The most overreaching employee agreement I've seen so far is Amazon's. In addition to the usual clauses about owning your ideas, you also can't be a founder of a startup that has another founder who worked at Amazon—even if you didn't know them or even work there at the same time. I suspect they'd have a hard time enforcing this, but it's a bad sign they even try. There are plenty of other places to work; you may as well choose one that keeps more of your options open.

Speaking of cool places to work, there is of course Google. But I notice something slightly frightening about Google: zero startups come out of there. In that respect it's a black hole. People seem to like working at Google too much to leave. So if you hope to start a startup one day, the evidence so far suggests you shouldn't work there.

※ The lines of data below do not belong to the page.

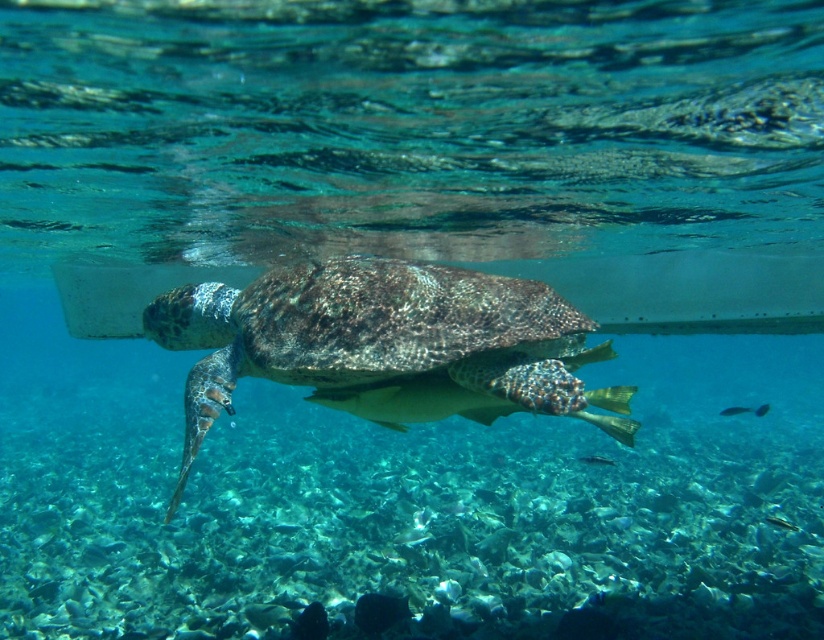 Question: Which object is farther from the camera taking this photo?

Choices:
 (A) shiny blue fish at lower right
 (B) shiny silver fish at center

Answer: (B)

Question: Which of the following is the farthest from the observer?

Choices:
 (A) (756, 412)
 (B) (722, 413)
 (C) (631, 392)

Answer: (A)

Question: Is textured brown tortoise at center closer to camera compared to shiny silver fish at center?

Choices:
 (A) no
 (B) yes

Answer: (B)

Question: Which is farther from the shiny blue fish at lower right?

Choices:
 (A) shiny silver fish at center
 (B) textured brown tortoise at center

Answer: (B)

Question: Can you confirm if shiny blue fish at lower right is positioned below shiny silver fish at center?

Choices:
 (A) no
 (B) yes

Answer: (B)

Question: Is shiny blue fish at lower right above shiny silver fish at center?

Choices:
 (A) yes
 (B) no

Answer: (B)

I realize this seems odd advice. If they make your life so good that you don't want to leave, why not work there? Because, in effect, you're probably getting a local maximum. You need a certain activation energy to start a startup. So an employer who's fairly pleasant to work for can lull you into staying indefinitely, even if it would be a net win for you to leave. [4]

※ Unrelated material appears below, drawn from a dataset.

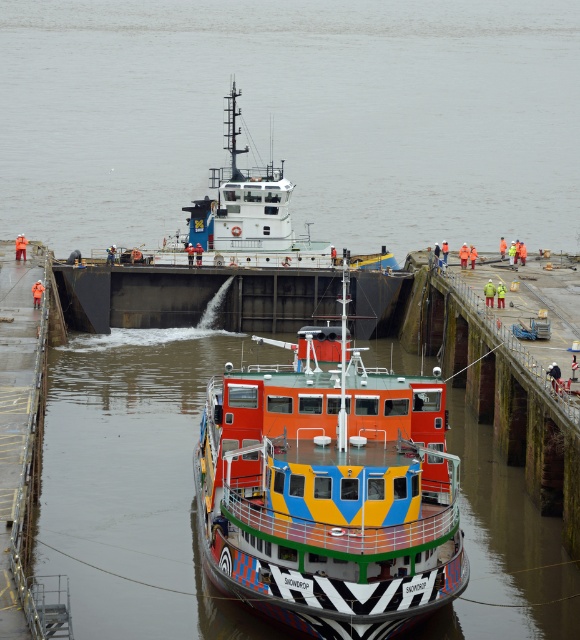 You are an observer standing on the dock. You see the multicolored painted ship at center and the white glossy tugboat at center. Which one is closer to you?

The multicolored painted ship at center is closer to you because it is in front of the white glossy tugboat at center.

The best place to work, if you want to start a startup, is probably a startup. In addition to being the right sort of experience, one way or another it will be over quickly. You'll either end up rich, in which case problem solved, or the startup will get bought, in which case it it will start to suck to work there and it will be easy to leave, or most likely, the thing will blow up and you'll be free again.

Your final advantage, ignorance, may not sound very useful. I deliberately used a controversial word for it; you might equally call it innocence. But it seems to be a powerful force. My Y Combinator co-founder Jessica Livingston is just about to publish a book of interviews with startup founders, and I noticed a remarkable pattern in them. One after another said that if they'd known how hard it would be, they would have been too intimidated to start.

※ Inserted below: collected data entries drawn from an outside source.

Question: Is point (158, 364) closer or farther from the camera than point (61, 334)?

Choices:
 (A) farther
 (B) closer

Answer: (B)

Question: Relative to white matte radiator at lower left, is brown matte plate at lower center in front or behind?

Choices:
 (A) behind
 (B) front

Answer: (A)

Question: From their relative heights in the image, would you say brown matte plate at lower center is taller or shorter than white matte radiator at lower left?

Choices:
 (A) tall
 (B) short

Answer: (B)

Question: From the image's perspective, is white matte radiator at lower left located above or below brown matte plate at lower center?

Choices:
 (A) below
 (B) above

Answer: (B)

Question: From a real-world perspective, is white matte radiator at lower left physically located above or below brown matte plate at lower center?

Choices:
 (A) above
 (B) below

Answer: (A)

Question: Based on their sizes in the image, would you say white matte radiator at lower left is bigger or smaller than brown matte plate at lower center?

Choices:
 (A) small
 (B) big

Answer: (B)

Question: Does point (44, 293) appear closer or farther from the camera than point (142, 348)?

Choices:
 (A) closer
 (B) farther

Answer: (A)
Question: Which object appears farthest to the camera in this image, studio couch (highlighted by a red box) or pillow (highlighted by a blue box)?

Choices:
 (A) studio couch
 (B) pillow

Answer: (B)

Ignorance can be useful when it's a counterweight to other forms of stupidity. It's useful in starting startups because you're capable of more than you realize. Starting startups is harder than you expect, but you're also capable of more than you expect, so they balance out.

Most people look at a company like Apple and think, how could I ever make such a thing? Apple is an institution, and I'm just a person. But every institution was at one point just a handful of people in a room deciding to start something. Institutions are made up, and made up by people no different from you.

I'm not saying everyone could start a startup. I'm sure most people couldn't; I don't know much about the population at large. When you get to groups I know well, like hackers, I can say more precisely. At the top schools, I'd guess as many as a quarter of the CS majors could make it as startup founders if they wanted.

That "if they wanted" is an important qualification—so important that it's almost cheating to append it like that—because once you get over a certain threshold of intelligence, which most CS majors at top schools are past, the deciding factor in whether you succeed as a founder is how much you want to. You don't have to be that smart. If you're not a genius, just start a startup in some unsexy field where you'll have less competition, like software for human resources departments. I picked that example at random, but I feel safe in predicting that whatever they have now, it wouldn't take genius to do better. There are a lot of people out there working on boring stuff who are desperately in need of better software, so however short you think you fall of Larry and Sergey, you can ratchet down the coolness of the idea far enough to compensate.

As well as preventing you from being intimidated, ignorance can sometimes help you discover new ideas. Steve Wozniak put this very strongly:

All the best things that I did at Apple came from (a) not having money and (b) not having done it before, ever. Every single thing that we came out with that was really great, I'd never once done that thing in my life.